(Stored data entries)
☆ ☆ ☆ ☆

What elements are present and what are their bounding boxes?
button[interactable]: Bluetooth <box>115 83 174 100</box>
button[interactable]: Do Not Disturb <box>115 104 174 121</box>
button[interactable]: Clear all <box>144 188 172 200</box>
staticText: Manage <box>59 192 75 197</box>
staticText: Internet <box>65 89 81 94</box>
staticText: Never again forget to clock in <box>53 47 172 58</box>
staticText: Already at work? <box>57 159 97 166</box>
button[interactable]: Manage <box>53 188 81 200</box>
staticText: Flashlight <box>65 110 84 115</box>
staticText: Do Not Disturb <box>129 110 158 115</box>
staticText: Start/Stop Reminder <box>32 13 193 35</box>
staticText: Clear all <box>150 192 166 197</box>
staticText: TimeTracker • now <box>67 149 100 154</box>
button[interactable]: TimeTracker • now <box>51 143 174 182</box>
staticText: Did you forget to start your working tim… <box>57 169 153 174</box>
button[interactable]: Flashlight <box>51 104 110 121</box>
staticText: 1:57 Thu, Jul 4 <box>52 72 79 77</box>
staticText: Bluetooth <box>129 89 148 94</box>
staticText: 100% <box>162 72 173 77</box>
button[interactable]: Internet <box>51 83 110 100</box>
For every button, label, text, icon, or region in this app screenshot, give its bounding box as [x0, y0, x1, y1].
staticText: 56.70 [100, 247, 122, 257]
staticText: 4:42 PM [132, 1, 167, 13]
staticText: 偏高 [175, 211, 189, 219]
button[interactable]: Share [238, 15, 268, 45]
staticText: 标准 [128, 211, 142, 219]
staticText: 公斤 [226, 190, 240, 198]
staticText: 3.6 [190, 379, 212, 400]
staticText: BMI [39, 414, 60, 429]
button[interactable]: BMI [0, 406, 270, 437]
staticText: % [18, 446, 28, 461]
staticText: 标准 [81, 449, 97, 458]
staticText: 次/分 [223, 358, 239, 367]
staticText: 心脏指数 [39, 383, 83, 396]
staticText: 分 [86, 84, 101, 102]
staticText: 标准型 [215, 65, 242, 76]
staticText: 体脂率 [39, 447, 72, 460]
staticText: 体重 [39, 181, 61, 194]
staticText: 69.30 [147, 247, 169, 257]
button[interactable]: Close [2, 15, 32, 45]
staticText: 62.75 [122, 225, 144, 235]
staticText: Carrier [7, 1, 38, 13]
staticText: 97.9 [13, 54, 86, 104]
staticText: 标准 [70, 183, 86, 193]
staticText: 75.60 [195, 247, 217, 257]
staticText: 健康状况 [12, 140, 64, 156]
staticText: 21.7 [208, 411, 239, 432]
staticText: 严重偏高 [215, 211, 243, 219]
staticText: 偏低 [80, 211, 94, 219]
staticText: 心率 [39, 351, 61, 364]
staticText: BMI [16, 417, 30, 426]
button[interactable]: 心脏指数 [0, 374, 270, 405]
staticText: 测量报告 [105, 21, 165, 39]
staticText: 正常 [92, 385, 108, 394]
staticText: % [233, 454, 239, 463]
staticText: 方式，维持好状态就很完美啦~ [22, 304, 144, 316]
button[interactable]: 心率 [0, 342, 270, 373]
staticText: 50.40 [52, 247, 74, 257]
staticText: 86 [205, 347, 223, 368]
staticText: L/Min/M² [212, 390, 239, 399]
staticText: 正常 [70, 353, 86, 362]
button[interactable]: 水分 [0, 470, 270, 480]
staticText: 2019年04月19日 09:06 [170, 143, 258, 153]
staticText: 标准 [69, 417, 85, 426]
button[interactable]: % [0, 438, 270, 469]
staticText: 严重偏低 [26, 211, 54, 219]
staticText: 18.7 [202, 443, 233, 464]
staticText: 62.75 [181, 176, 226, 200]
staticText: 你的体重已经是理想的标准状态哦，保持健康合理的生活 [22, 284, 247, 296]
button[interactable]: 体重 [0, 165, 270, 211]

☆ ☆ ☆ ☆

Without altering a single word, reproduce the entries above.

What elements are present and what are their bounding boxes?
button[interactable]: Bluetooth <box>115 83 174 100</box>
button[interactable]: Do Not Disturb <box>115 104 174 121</box>
button[interactable]: Clear all <box>144 188 172 200</box>
staticText: Manage <box>59 192 75 197</box>
staticText: Internet <box>65 89 81 94</box>
staticText: Never again forget to clock in <box>53 47 172 58</box>
staticText: Already at work? <box>57 159 97 166</box>
button[interactable]: Manage <box>53 188 81 200</box>
staticText: Flashlight <box>65 110 84 115</box>
staticText: Do Not Disturb <box>129 110 158 115</box>
staticText: Start/Stop Reminder <box>32 13 193 35</box>
staticText: Clear all <box>150 192 166 197</box>
staticText: TimeTracker • now <box>67 149 100 154</box>
button[interactable]: TimeTracker • now <box>51 143 174 182</box>
staticText: Did you forget to start your working tim… <box>57 169 153 174</box>
button[interactable]: Flashlight <box>51 104 110 121</box>
staticText: 1:57 Thu, Jul 4 <box>52 72 79 77</box>
staticText: Bluetooth <box>129 89 148 94</box>
staticText: 100% <box>162 72 173 77</box>
button[interactable]: Internet <box>51 83 110 100</box>
For every button, label, text, icon, or region in this app screenshot, give its bounding box as [x0, y0, x1, y1].
staticText: 56.70 [100, 247, 122, 257]
staticText: 4:42 PM [132, 1, 167, 13]
staticText: 偏高 [175, 211, 189, 219]
button[interactable]: Share [238, 15, 268, 45]
staticText: 标准 [128, 211, 142, 219]
staticText: 公斤 [226, 190, 240, 198]
staticText: 3.6 [190, 379, 212, 400]
staticText: BMI [39, 414, 60, 429]
button[interactable]: BMI [0, 406, 270, 437]
staticText: % [18, 446, 28, 461]
staticText: 标准 [81, 449, 97, 458]
staticText: 次/分 [223, 358, 239, 367]
staticText: 心脏指数 [39, 383, 83, 396]
staticText: 分 [86, 84, 101, 102]
staticText: 标准型 [215, 65, 242, 76]
staticText: 体脂率 [39, 447, 72, 460]
staticText: 体重 [39, 181, 61, 194]
staticText: 69.30 [147, 247, 169, 257]
button[interactable]: Close [2, 15, 32, 45]
staticText: 62.75 [122, 225, 144, 235]
staticText: Carrier [7, 1, 38, 13]
staticText: 97.9 [13, 54, 86, 104]
staticText: 标准 [70, 183, 86, 193]
staticText: 75.60 [195, 247, 217, 257]
staticText: 健康状况 [12, 140, 64, 156]
staticText: 21.7 [208, 411, 239, 432]
staticText: 严重偏高 [215, 211, 243, 219]
staticText: 偏低 [80, 211, 94, 219]
staticText: 心率 [39, 351, 61, 364]
staticText: BMI [16, 417, 30, 426]
button[interactable]: 心脏指数 [0, 374, 270, 405]
staticText: 测量报告 [105, 21, 165, 39]
staticText: 正常 [92, 385, 108, 394]
staticText: % [233, 454, 239, 463]
staticText: 方式，维持好状态就很完美啦~ [22, 304, 144, 316]
button[interactable]: 心率 [0, 342, 270, 373]
staticText: 50.40 [52, 247, 74, 257]
staticText: 86 [205, 347, 223, 368]
staticText: L/Min/M² [212, 390, 239, 399]
staticText: 正常 [70, 353, 86, 362]
button[interactable]: 水分 [0, 470, 270, 480]
staticText: 2019年04月19日 09:06 [170, 143, 258, 153]
staticText: 标准 [69, 417, 85, 426]
button[interactable]: % [0, 438, 270, 469]
staticText: 严重偏低 [26, 211, 54, 219]
staticText: 18.7 [202, 443, 233, 464]
staticText: 62.75 [181, 176, 226, 200]
staticText: 你的体重已经是理想的标准状态哦，保持健康合理的生活 [22, 284, 247, 296]
button[interactable]: 体重 [0, 165, 270, 211]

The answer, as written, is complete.